Dataset content: Begin

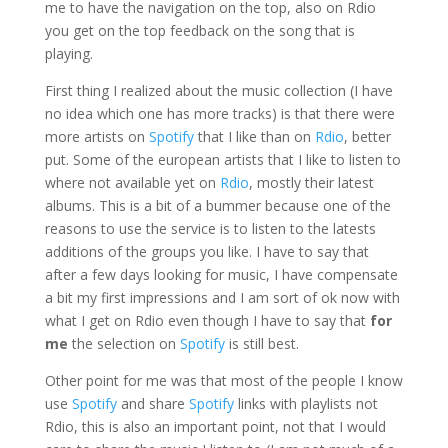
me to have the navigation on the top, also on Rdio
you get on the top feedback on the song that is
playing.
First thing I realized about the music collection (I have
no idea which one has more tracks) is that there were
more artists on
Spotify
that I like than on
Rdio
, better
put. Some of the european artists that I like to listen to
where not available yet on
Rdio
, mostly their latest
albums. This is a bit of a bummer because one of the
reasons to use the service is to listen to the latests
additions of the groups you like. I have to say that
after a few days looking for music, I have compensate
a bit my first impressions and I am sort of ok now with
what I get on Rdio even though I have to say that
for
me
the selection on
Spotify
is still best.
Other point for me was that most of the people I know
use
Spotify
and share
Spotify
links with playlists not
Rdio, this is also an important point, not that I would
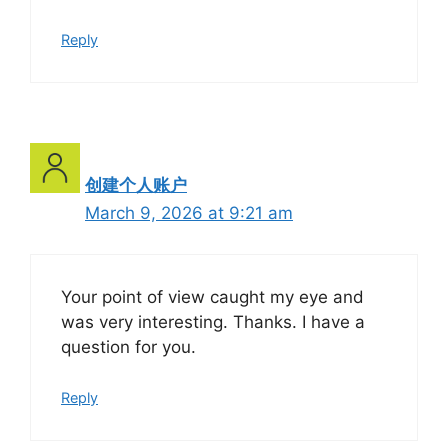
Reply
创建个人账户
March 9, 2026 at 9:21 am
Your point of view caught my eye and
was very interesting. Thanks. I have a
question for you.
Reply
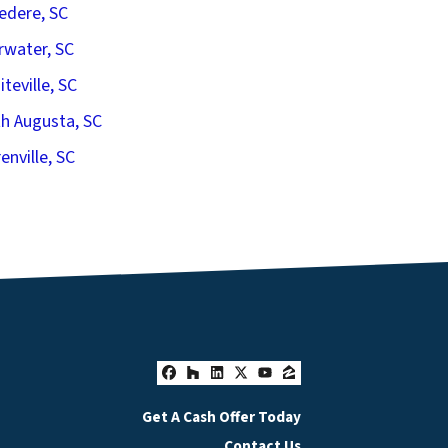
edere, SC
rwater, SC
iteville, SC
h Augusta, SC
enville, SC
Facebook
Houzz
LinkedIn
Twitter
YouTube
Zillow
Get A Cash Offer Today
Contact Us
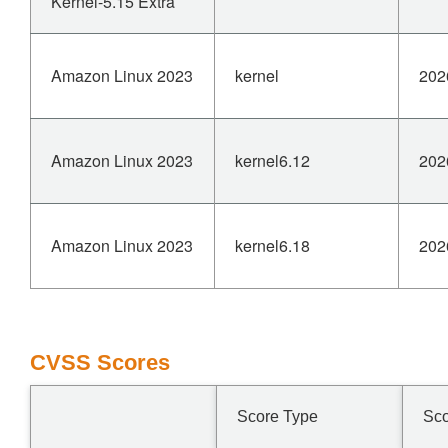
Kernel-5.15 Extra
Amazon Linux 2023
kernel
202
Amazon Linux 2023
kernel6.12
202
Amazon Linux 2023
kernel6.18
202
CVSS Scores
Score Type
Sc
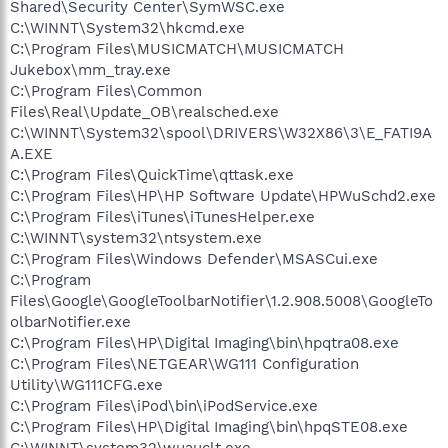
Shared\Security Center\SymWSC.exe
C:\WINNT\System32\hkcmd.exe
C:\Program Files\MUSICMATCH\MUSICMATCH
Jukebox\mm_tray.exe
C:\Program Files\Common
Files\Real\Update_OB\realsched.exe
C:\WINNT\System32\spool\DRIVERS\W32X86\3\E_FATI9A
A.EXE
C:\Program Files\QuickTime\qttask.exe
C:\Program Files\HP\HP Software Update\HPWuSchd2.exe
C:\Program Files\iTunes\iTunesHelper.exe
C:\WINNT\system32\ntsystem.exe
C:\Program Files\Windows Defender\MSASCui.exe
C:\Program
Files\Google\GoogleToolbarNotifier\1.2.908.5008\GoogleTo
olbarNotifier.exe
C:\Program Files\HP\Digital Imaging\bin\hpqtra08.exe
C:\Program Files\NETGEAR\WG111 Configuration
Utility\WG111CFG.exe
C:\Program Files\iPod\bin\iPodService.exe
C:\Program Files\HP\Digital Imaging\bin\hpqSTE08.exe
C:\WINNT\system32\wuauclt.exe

Dataset content: End
Dataset content: Begin

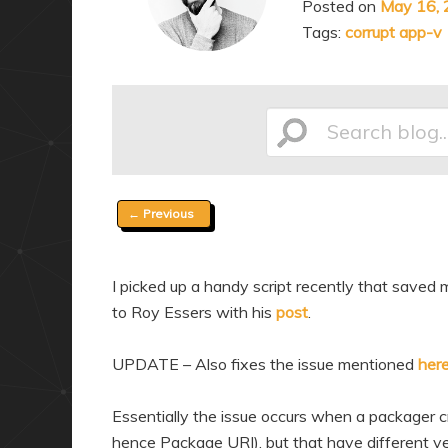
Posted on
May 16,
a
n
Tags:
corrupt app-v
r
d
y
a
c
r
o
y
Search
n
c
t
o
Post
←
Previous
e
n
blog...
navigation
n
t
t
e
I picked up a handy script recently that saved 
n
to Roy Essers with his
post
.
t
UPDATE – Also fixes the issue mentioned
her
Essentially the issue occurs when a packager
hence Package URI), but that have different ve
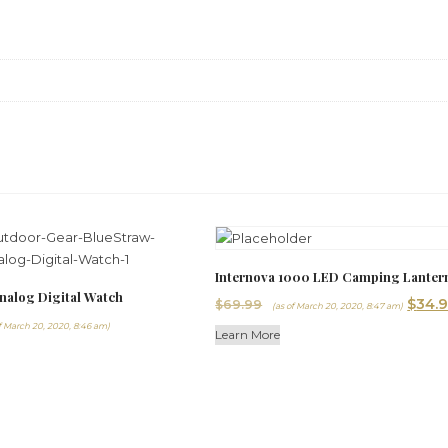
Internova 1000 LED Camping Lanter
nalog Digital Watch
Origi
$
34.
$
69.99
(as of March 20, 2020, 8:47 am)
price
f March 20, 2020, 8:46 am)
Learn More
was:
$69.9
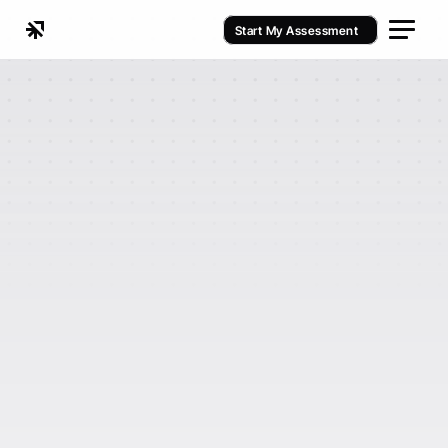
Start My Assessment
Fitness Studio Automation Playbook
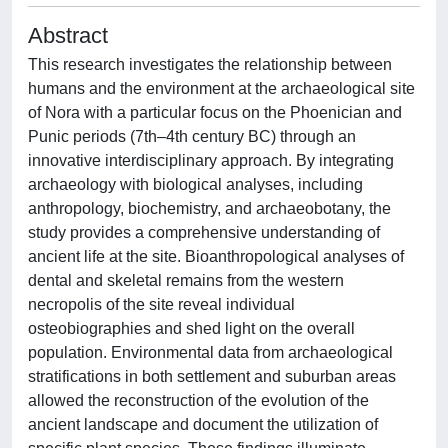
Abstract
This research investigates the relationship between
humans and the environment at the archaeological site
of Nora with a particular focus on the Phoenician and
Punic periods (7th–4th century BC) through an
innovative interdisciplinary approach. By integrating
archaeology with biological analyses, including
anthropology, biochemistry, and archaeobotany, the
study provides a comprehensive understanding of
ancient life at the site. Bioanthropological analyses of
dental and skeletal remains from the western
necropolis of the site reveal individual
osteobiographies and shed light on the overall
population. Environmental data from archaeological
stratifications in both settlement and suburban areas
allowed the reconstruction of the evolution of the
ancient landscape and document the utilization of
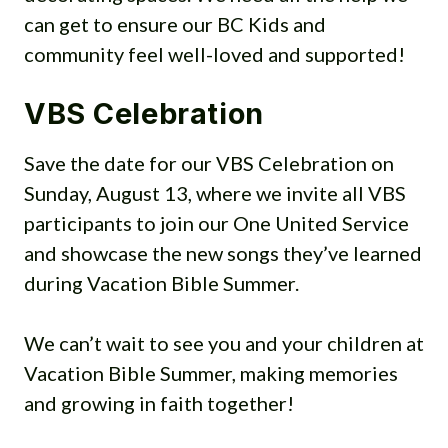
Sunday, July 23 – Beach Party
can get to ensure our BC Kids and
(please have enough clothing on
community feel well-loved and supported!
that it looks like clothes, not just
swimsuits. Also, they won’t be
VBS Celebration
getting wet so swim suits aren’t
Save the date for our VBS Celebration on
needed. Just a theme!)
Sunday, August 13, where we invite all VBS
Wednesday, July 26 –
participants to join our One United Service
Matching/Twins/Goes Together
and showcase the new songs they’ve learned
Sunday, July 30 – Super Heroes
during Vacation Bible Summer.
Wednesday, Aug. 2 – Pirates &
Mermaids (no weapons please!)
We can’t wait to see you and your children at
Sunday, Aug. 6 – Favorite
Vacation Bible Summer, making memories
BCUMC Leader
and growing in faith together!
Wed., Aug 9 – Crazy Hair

Dataset content: End
Dataset content: Begin

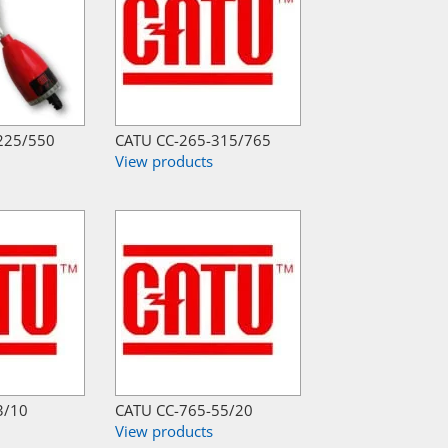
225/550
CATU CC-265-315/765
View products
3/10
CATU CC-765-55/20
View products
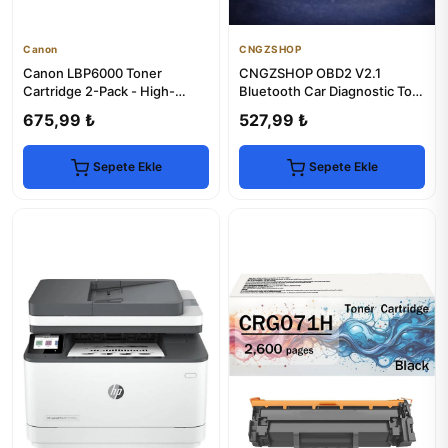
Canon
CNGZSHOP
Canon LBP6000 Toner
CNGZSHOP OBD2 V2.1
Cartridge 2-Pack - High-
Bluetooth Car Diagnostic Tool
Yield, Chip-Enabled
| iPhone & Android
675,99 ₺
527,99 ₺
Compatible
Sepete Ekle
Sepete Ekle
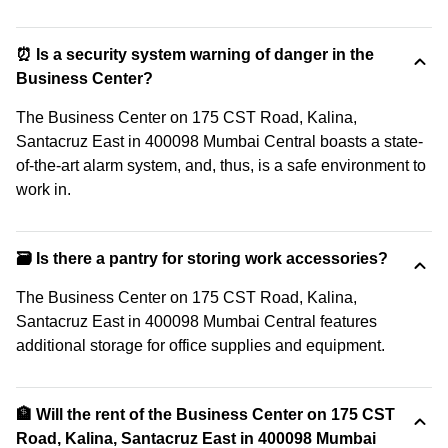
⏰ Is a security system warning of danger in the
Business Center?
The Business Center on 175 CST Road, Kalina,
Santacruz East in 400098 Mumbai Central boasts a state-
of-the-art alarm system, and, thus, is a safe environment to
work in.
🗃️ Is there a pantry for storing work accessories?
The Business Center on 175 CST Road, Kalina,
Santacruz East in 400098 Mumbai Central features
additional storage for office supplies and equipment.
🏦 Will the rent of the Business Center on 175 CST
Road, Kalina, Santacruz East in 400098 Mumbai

Dataset content: End

**Your instructions**
Nothing outside the stretch above, from the line with "UPDATE – Also fixes the issue mentioned" through the line with "Sunday, Aug. 6 – Favorite", is set down. Transcribe that stretch exactly, ends included, but not its pictures.

**Result of the task**
UPDATE – Also fixes the issue mentioned
her
Essentially the issue occurs when a packager
hence Package URI), but that have different ve
Internova 1000 LED Camping Lanter
nalog Digital Watch
Origi
$
34.
$
69.99
(as of March 20, 2020, 8:47 am)
price
f March 20, 2020, 8:46 am)
Learn More
was:
$69.9
Start My Assessment
Fitness Studio Automation Playbook
Abstract
This research investigates the relationship between
humans and the environment at the archaeological site
of Nora with a particular focus on the Phoenician and
Punic periods (7th–4th century BC) through an
innovative interdisciplinary approach. By integrating
archaeology with biological analyses, including
anthropology, biochemistry, and archaeobotany, the
study provides a comprehensive understanding of
ancient life at the site. Bioanthropological analyses of
dental and skeletal remains from the western
necropolis of the site reveal individual
osteobiographies and shed light on the overall
population. Environmental data from archaeological
stratifications in both settlement and suburban areas
allowed the reconstruction of the evolution of the
ancient landscape and document the utilization of
Sunday, July 23 – Beach Party
can get to ensure our BC Kids and
(please have enough clothing on
community feel well-loved and supported!
that it looks like clothes, not just
swimsuits. Also, they won’t be
VBS Celebration
getting wet so swim suits aren’t
Save the date for our VBS Celebration on
needed. Just a theme!)
Sunday, August 13, where we invite all VBS
Wednesday, July 26 –
participants to join our One United Service
Matching/Twins/Goes Together
and showcase the new songs they’ve learned
Sunday, July 30 – Super Heroes
during Vacation Bible Summer.
Wednesday, Aug. 2 – Pirates &
Mermaids (no weapons please!)
We can’t wait to see you and your children at
Sunday, Aug. 6 – Favorite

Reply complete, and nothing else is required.